The primary control over local and domestic air pollution is provincial. Provincial air pollution control measures are similar to water pollution control schemes. A company planning to build a plant that will emit contaminants into the air must get a permit before beginning construction. Additional permits are required before the plant can begin operation. Air pollution standards or guidelines are set by provincial authorities, usually incorporating the federal standards. Most provincial authorities also have the power to issue control orders to prevent significant air pollution.

Ecotoxicity and Impact Assessment

Long-term ecotoxicity also presents governments with difficult problems. Over 100 000 chemicals are now in commercial use, with hundreds of new chemicals being manufactured each year. Most have never been tested, and we know little about them, but inevitably they end up in the environment. Many are both toxic and persistent (ie, do not break down quickly) and build up in food chains. The challenge for government is to detect and regulate dangerous chemicals before they become a problem.

PESTICIDES and herbicides are regulated federally under the Pest Control Products Act. Basically, the Act imposes control over the manufacturing, importing, labelling use, export and distribution of these products. Other toxic substances are regulated under the federal Canadian Environmental Protection Act, which allows the government to designate substances (eg, PCBs) that are likely to pose a significant danger to the environment. The government may prohibit anyone from releasing these chemicals into the environment. The Act also establishes a process to assess the dangers of new chemical compounds.

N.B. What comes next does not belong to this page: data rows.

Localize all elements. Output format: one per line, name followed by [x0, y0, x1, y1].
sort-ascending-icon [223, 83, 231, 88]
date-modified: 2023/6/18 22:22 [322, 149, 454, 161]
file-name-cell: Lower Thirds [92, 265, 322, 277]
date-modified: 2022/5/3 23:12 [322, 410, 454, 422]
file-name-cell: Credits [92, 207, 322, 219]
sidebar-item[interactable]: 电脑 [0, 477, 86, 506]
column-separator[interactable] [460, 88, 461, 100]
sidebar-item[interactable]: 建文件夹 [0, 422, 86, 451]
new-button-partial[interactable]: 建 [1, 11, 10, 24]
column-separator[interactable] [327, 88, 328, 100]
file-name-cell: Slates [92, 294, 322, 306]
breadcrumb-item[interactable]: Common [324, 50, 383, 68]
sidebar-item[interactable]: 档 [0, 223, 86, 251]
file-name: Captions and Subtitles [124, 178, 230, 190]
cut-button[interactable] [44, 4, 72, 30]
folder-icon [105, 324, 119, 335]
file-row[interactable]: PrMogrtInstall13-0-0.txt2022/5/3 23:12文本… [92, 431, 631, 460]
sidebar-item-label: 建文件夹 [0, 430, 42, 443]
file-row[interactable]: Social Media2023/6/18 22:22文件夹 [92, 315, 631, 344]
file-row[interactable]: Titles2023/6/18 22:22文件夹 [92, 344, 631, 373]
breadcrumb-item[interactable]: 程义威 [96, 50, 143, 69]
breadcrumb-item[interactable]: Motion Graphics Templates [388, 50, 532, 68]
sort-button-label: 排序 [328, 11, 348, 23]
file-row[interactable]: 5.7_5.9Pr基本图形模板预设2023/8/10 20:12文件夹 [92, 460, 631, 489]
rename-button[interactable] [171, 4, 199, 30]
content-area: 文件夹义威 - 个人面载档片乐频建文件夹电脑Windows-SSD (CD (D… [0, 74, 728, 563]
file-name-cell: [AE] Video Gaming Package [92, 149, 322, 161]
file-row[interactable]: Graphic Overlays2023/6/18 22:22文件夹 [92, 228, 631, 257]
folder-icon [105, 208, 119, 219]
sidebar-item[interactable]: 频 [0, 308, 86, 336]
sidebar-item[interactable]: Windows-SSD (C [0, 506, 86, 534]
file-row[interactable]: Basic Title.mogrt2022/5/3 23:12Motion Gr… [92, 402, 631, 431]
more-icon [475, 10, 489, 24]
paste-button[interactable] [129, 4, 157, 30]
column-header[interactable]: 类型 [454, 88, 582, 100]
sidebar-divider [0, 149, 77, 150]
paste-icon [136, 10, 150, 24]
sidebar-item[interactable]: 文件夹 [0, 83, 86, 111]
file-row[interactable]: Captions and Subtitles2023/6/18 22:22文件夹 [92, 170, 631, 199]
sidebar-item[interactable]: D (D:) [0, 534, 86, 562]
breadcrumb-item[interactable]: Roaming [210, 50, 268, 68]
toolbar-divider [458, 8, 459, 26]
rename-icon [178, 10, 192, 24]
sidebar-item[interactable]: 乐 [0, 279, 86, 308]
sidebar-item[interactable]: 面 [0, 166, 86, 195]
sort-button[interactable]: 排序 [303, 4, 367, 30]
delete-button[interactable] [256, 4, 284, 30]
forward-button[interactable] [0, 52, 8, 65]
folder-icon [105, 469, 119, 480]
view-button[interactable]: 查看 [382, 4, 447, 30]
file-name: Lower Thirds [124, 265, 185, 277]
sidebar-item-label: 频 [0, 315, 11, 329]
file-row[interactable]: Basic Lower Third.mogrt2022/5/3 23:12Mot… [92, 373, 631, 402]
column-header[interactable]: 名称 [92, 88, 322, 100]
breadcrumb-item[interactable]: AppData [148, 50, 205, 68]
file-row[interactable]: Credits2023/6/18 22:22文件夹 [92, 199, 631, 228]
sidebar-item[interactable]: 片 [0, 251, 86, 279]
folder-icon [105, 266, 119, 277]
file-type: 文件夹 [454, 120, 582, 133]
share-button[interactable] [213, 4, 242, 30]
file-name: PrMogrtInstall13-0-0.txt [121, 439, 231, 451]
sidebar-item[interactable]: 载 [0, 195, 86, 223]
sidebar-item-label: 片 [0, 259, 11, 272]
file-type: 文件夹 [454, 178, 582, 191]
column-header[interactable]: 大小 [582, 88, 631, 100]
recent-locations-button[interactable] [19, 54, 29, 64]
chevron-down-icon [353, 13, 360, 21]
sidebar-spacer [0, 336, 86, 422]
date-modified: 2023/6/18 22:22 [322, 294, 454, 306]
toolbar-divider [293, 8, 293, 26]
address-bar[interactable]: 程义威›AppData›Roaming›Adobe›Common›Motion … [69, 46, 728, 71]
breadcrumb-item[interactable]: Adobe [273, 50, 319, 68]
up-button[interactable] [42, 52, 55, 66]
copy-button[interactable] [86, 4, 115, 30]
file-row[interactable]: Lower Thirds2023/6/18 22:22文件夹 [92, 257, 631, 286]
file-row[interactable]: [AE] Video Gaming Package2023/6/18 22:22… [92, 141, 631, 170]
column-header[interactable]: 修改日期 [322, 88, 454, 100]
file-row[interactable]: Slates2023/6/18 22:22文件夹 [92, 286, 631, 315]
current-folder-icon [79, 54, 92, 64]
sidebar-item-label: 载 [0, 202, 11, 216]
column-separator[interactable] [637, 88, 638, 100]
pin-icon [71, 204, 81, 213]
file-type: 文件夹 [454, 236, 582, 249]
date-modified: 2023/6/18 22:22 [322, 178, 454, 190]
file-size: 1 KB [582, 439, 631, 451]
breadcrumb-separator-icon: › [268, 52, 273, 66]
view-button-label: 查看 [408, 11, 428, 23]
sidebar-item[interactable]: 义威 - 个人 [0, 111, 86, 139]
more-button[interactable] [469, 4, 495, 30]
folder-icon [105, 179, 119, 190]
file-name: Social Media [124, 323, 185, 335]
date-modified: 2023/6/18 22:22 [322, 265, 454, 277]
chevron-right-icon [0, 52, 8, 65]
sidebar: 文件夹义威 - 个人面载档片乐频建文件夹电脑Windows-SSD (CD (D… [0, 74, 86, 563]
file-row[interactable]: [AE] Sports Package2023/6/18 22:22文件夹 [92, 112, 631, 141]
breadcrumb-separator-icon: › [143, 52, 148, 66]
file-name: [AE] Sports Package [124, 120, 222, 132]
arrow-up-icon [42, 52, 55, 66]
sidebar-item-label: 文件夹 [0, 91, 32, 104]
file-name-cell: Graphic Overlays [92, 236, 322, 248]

Provincial legislation generally controls the disposal of garbage and hazardous wastes, while both levels of government regulate transportation of dangerous goods. The federal government controls radioactive waste disposal.

Environmental impact assessment is another tool that government uses to prevent or reduce environmental problems. An environmental impact assessment is usually required when a company plans to build a new mine, dam or other facility that is likely to have significant impact on the environment. The legal source of this requirement varies. Most provinces have statutes providing for environmental impact assessments. The federal Parliament has also passed a law requiring such assessments, but a Cabinet order requires assessments, for projects under federal regulatory control: the Canadian Environmental Assessment Act.

Environmental law has made great strides, but many challenges remain. Increasingly, pollution problems are becoming global in scope, and progress in issues such as climate change, overpopulation, deforestation and mass extinction needs to be made. Few areas of the law are completely static; however, environmental law will probably continue to change with unusual rapidity as governments try new solutions to environmental problems created by development and new technologies. It will continue to offer a challenge for judges, lawmakers and lawyers.